Red County Magazine

 
 

BOOK REVIEW: World War IV

Posted by: Scott W. Graves | 03/02/2008 5:19 PM

By David L. Bahnsen
 
Jewish intellectual, Norman Podhoretz, has left interested readers a rich legacy of material in the fields of foreign policy and international studies.  His perspectives have infuriated his critics, educated his readers, and challenged international agnostics to better understand the nature of the enemies with whom America has often been engaged, and to better consider the aggressive solutions needed to secure peace and prosperity, stability and safety.
 
With his latest release, World War IV, I expected a fine piece by a fine "neoconservative" writer, capably arguing the case for Democratic regimes in the Middle East.  However, I doubt that the historical significance of World War IV has been properly understood by even the most hawkish among us.

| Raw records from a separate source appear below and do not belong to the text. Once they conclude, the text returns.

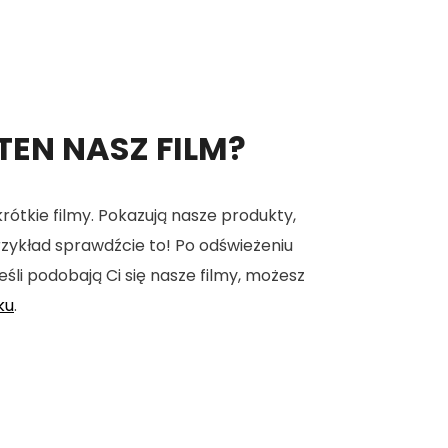
 TEN NASZ FILM?
tkie filmy. Pokazują nasze produkty,
 przykład sprawdźcie to! Po odświeżeniu
eśli podobają Ci się nasze filmy, możesz
ku
.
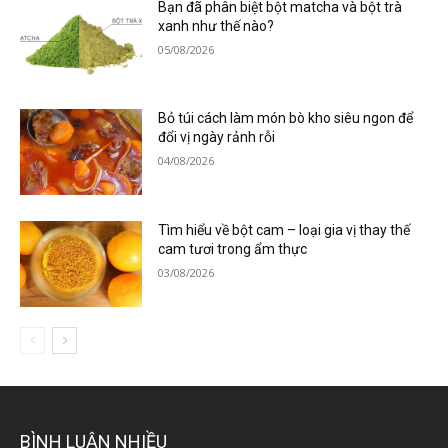
Bạn đã phân biệt bột matcha và bột trà
xanh như thế nào?
05/08/2026
Bỏ túi cách làm món bò kho siêu ngon để
đổi vị ngày rảnh rỗi
04/08/2026
Tìm hiểu về bột cam – loại gia vị thay thế
cam tươi trong ẩm thực
03/08/2026
BÌNH LUẬN NHIỀU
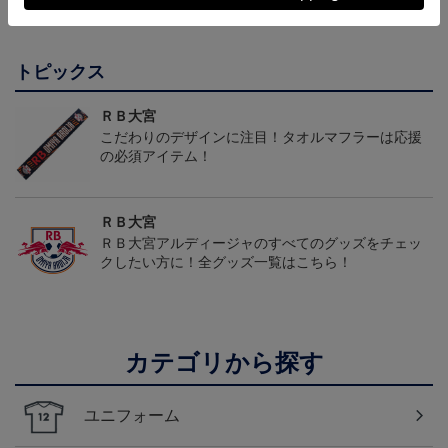
会員特典
会員特典
ルド1st）
トピックス
ＲＢ大宮
こだわりのデザインに注目！タオルマフラーは応援
の必須アイテム！
ＲＢ大宮
ＲＢ大宮アルディージャのすべてのグッズをチェッ
クしたい方に！全グッズ一覧はこちら！
カテゴリから探す
ユニフォーム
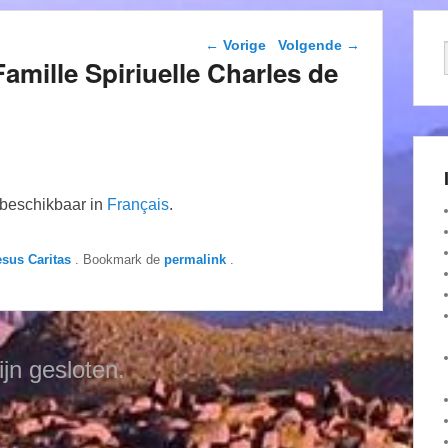
Berichtnavigatie
←
Vorige
Volgende
→
Famille Spiriuelle Charles de
n beschikbaar in
Français
.
esus Caritas
. Bookmark de
permalink
.
ijn gesloten.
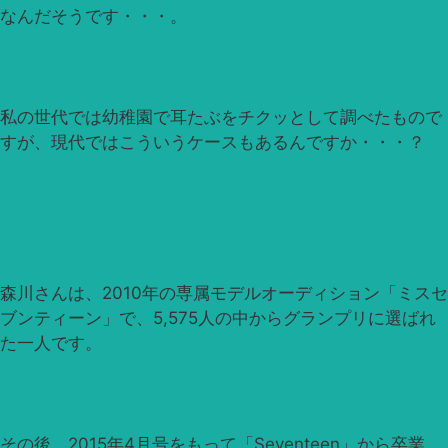
なんだそうです・・・。
私の世代では幼稚園で耳たぶをチクッとして調べたもので
すが、現代ではこういうケースもあるんですか・・・？
森川さんは、2010年の専属モデルオーディション「ミスセ
ブンティーン」で、5,575人の中からグランプリに選ばれ
た一人です。
その後、2015年4月号をもって「Seventeen」から卒業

Podhoretz begins by rationalizing the characterization of present conflict as "World War IV" by arguing that World War III was in fact the long Cold War between the West and the Soviet Union. He also provides an objective criteria for using the term, "world war":  It is global, it involves a mixture of violent and nonviolent efforts, it requires mobilization of skill, expertise, and resources, it involves a vast number of soldiers,  it may go on for a long time, and it has ideological roots. Podhoretz argues that failure to use this terminology which could have provided both clarity and focus for the American people, has cost the Bush administration dearly in setting the stage for the task at hand.  The term, "World War IV", is not only accurate and eerie, but it also is the only description full enough to communicate the severity of the conflict in which we are engaged, and the patience that will be required to win it.

The patience and fortitude required to winning World War IV is the real subject of this book.  Podhoretz provides many historical anecdotes of left wing opposition to the resolve required to win past global conflicts.  He rebuffs in fantastic detail the ideological flaws of moral egalitarianism so prevalent in opponents of American foreign policy.  His book is a pleading for patience and determination, not only from American leaders, but from the American people, whose resolve will be the key factor to a successful preservation of American way of life.

Interestingly, World War IV is a non-partisan work, sharply (and rightly) critical of the détente approach of Nixon and Kissinger, and even occasionally critical of the Right's hero, Ronald Reagan, who Podhoretz believes was so focused on the Soviet threat, that he often gave Islamicists a pass.  The book provides praise and commendation to the legacy of Harry Truman, and yet provides a blistering critique of the foreign impotence found in the policies of Jimmy Carter.  The book does not aim to align Podhoretz with all shapes and sizes of the conservative movement, as he provides abundant defense against criticisms waged by such conservative stalwarts as William Buckley and George Will.  In short, this book is hard to categorize in terms of who will like it, and who will not like it. 
 
But the book is abundantly successful in defining the foremost challenge facing Western civilization--recognizing the violent threat from a radicalized and ideologically driven enemy in Islamic Fascism and taking responsibility as the world's leader to see it defeated.

As in the Cold War, "history 'plainly intended' for us to bear this responsibility", and Podhoretz argues with moral authority that we must "beat back the implacable challenge of Islamofascism as the greatest generation of World War II in taking on the Nazis...and as its children and grandchildren ultimately managed to do in confronting the Soviet Union".  World War IV clearly outlines the task ahead but is far less clear in predicting the outcome: "I persist in thinking that we do, and that we will [beat back the challenge of Islamofascism], but the jury is still out, and it will not return a verdict for some time to come".